Thread: complex numbers query

1. complex numbers query

heey so suppose I have 5-5i = 5 root 2 (cosx+isinx)

now i have to equate the roots to eventually get x
is it always the case that I can choose to equate the real or imaginary and it doesn't matter which one? do I always get the same answer??

2. Re: complex numbers query

Originally Posted by sssona09
heey so suppose I have 5-5i = 5 root 2 (cosx+isinx)

now i have to equate the roots to eventually get x
is it always the case that I can choose to equate the real or imaginary and it doesn't matter which one? do I always get the same answer??
$\noindent You don't have to equate real and/or imaginary parts.
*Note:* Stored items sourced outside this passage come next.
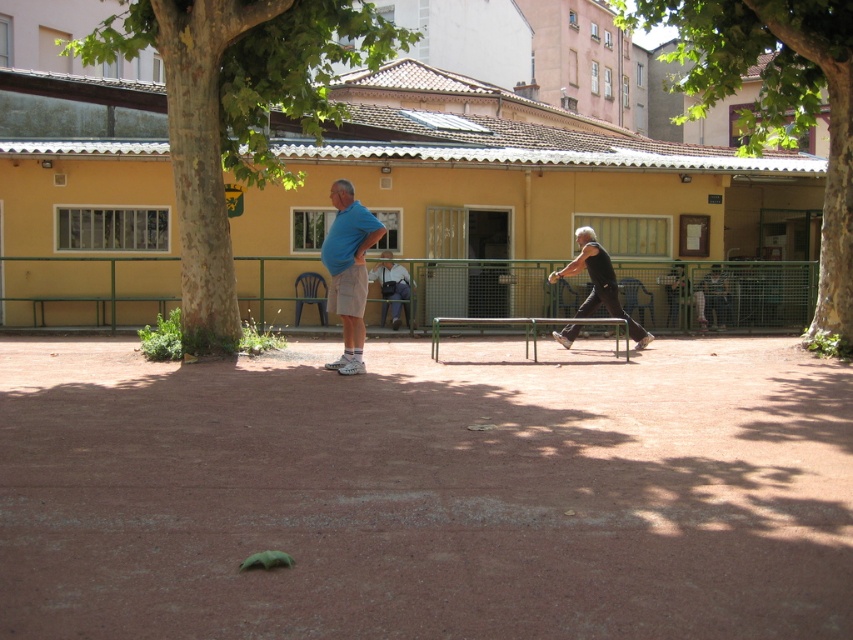 You are standing at the point with coordinates point [386,256] and want to walk to the point with coordinates point [670,308]. According to the scene, will you be moving towards the background or the foreground?

Since point [670,308] is behind point [386,256], moving from point [386,256] to point [670,308] means you are moving towards the background.

Based on the photo, you are standing at the point labeled point (636, 326) and want to walk towards the yellow building with a tiled roof in the background. Which direction should you move relative to the point labeled point (688, 280)?

Since point (636, 326) is closer to the camera than point (688, 280), you should move away from point (688, 280) towards the yellow building in the background. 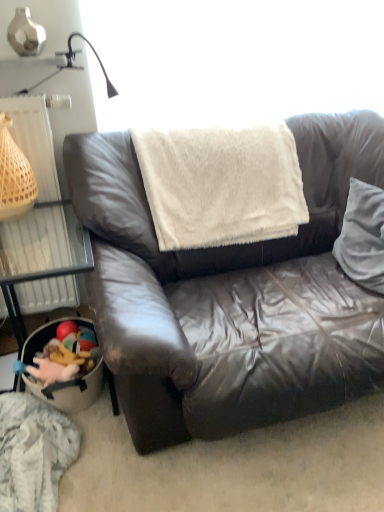 Question: From the image's perspective, is beige woven basket at left over plush toy at lower left?

Choices:
 (A) yes
 (B) no

Answer: (A)

Question: Is beige woven basket at left smaller than plush toy at lower left?

Choices:
 (A) no
 (B) yes

Answer: (A)

Question: Can we say beige woven basket at left lies outside plush toy at lower left?

Choices:
 (A) yes
 (B) no

Answer: (A)

Question: Is beige woven basket at left taller than plush toy at lower left?

Choices:
 (A) yes
 (B) no

Answer: (A)

Question: Can you confirm if beige woven basket at left is thinner than plush toy at lower left?

Choices:
 (A) no
 (B) yes

Answer: (A)

Question: From a real-world perspective, does beige woven basket at left stand above plush toy at lower left?

Choices:
 (A) no
 (B) yes

Answer: (B)

Question: Can you confirm if white soft pillow at right is wider than beige woven basket at left?

Choices:
 (A) no
 (B) yes

Answer: (B)

Question: Can you confirm if white soft pillow at right is thinner than beige woven basket at left?

Choices:
 (A) yes
 (B) no

Answer: (B)

Question: From the image's perspective, would you say white soft pillow at right is shown under beige woven basket at left?

Choices:
 (A) no
 (B) yes

Answer: (B)

Question: Does white soft pillow at right appear on the left side of beige woven basket at left?

Choices:
 (A) yes
 (B) no

Answer: (B)

Question: Is white soft pillow at right far from beige woven basket at left?

Choices:
 (A) yes
 (B) no

Answer: (A)

Question: Is white soft pillow at right bigger than beige woven basket at left?

Choices:
 (A) no
 (B) yes

Answer: (B)

Question: From a real-world perspective, is white plastic radiator at left over plush toy at lower left?

Choices:
 (A) no
 (B) yes

Answer: (B) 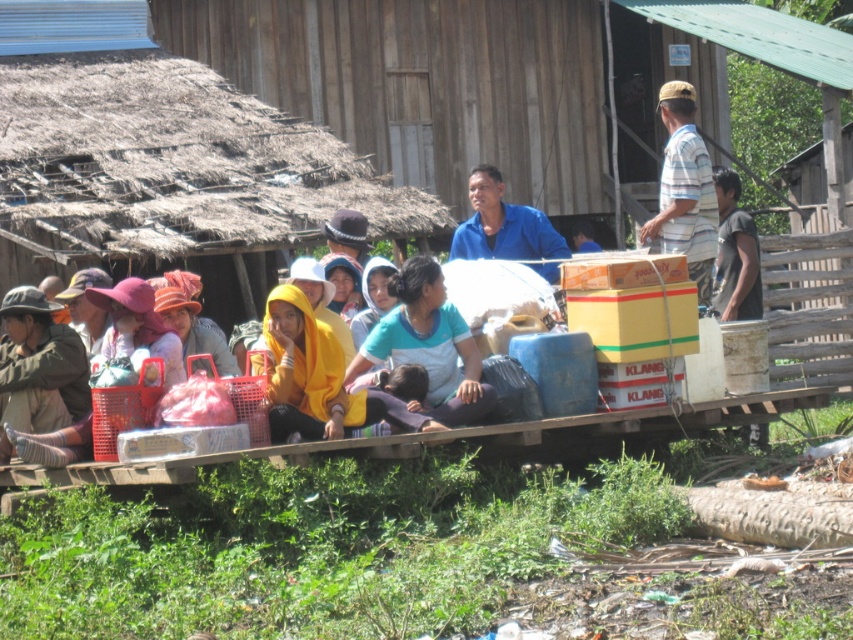 Question: Estimate the real-world distances between objects in this image. Which object is closer to the blue fabric bag at center?

Choices:
 (A) light blue cotton shirt at center
 (B) white striped shirt at upper right
 (C) dark gray t-shirt at right
 (D) blue matte shirt at center

Answer: (B)

Question: Where is blue matte shirt at center located in relation to blue fabric bag at center in the image?

Choices:
 (A) right
 (B) left

Answer: (B)

Question: Is blue matte shirt at center behind dark gray t-shirt at right?

Choices:
 (A) no
 (B) yes

Answer: (A)

Question: Does white striped shirt at upper right appear on the left side of dark gray t-shirt at right?

Choices:
 (A) no
 (B) yes

Answer: (B)

Question: Among these objects, which one is farthest from the camera?

Choices:
 (A) light blue cotton shirt at center
 (B) blue matte shirt at center
 (C) white striped shirt at upper right

Answer: (B)

Question: Which of the following is the farthest from the observer?

Choices:
 (A) (664, 241)
 (B) (488, 248)

Answer: (B)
We know that x is the argument of 5-5i, and we know that the argument of 5-5i is -\frac{\pi}{4} and so x = -\frac{\pi}{4}.$

3. Re: complex numbers query

Originally Posted by sssona09
heey so suppose I have 5-5i = 5 root 2 (cosx+isinx)
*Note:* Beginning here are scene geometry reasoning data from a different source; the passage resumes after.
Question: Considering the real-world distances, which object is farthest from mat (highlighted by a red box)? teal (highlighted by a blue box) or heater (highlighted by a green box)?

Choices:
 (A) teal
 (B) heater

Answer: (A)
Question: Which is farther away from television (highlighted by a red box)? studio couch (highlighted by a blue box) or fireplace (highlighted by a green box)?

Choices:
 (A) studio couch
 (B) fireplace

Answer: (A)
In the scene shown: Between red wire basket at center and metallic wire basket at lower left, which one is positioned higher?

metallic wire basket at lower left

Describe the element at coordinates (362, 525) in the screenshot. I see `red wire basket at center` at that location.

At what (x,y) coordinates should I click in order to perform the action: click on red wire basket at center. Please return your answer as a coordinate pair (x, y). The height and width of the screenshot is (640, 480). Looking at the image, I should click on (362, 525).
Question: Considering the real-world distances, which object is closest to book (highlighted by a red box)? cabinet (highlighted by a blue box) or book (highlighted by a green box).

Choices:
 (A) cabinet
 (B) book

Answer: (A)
now i have to equate the roots to eventually get x
is it always the case that I can choose to equate the real or imaginary and it doesn't matter which one? do I always get the same answer??
$\noindent When you equate real and imaginary parts, you get \cos{x} = \frac{1}{\sqrt{2}} \ (\star) and \sin{x} = -\frac{1}{\sqrt{2}} \ (\star \star). From (\star), x = \frac{\pi}{4} or -\frac{\pi}{4} for -\pi < x \leq \pi. And from (\star \star), x = -\frac{3\pi}{4} or -\frac{\pi}{4} for -\pi < x \leq \pi. \\\\ You may be confused with this set of solutions but since both (\star) and (\star \star) must hold, then you take the common solutions, ie. x = -\frac{\pi}{4}.$

4. Re: complex numbers query

Originally Posted by 1729
$\noindent You don't have to equate real and/or imaginary parts. We know that x is the argument of 5-5i, and we know that the argument of 5-5i is -\frac{\pi}{4} and so x = -\frac{\pi}{4}.$
how do we know that? by plotting?

5. Re: complex numbers query

for complex number z=a+ib, arg(z) = arctan(b/a) [-pi < arg(z) ≤ pi]
and its clear that 5-5i is in the 4th quadrant, so the argument of 5-5i is arctan(-1) = -pi/4

6. Re: complex numbers query

Originally Posted by 1729
$\noindent When you equate real and imaginary parts, you get \cos{x} = \frac{1}{\sqrt{2}} \ (\star) and \sin{x} = -\frac{1}{\sqrt{2}} \ (\star \star). From (\star), x = \frac{\pi}{4} or -\frac{\pi}{4} for -\pi < x \leq \pi. And from (\star \star), x = -\frac{3\pi}{4} or -\frac{\pi}{4} for -\pi < x \leq \pi. \\\\ You may be confused with this set of solutions but since both (\star) and (\star \star) must hold, then you take the common solutions, ie. x = -\frac{\pi}{4}.$
thank you so much for helping it makes sense now

7. Re: complex numbers query

Originally Posted by jathu123
for complex number z=a+ib, arg(z) = arctan(b/a) [-pi < arg(z) ≤ pi]
so the argument of 5-5i is arctan(-1) = -pi/4
ohhhh thanksss

8. Re: complex numbers query

Originally Posted by 1729
$\noindent When you equate real and imaginary parts, you get \cos{x} = \frac{1}{\sqrt{2}} \ (\star) and \sin{x} = -\frac{1}{\sqrt{2}} \ (\star \star). From (\star), x = \frac{\pi}{4} or -\frac{\pi}{4} for -\pi < x \leq \pi. And from (\star \star), x = -\frac{3\pi}{4} or -\frac{\pi}{4} for -\pi < x \leq \pi. \\\\ You may be confused with this set of solutions but since both (\star) and (\star \star) must hold, then you take the common solutions, ie. x = -\frac{\pi}{4}.$
Hey what if the domain is x between 0 and pi/2
would i say that sinx has no solutions?? both should hold true so..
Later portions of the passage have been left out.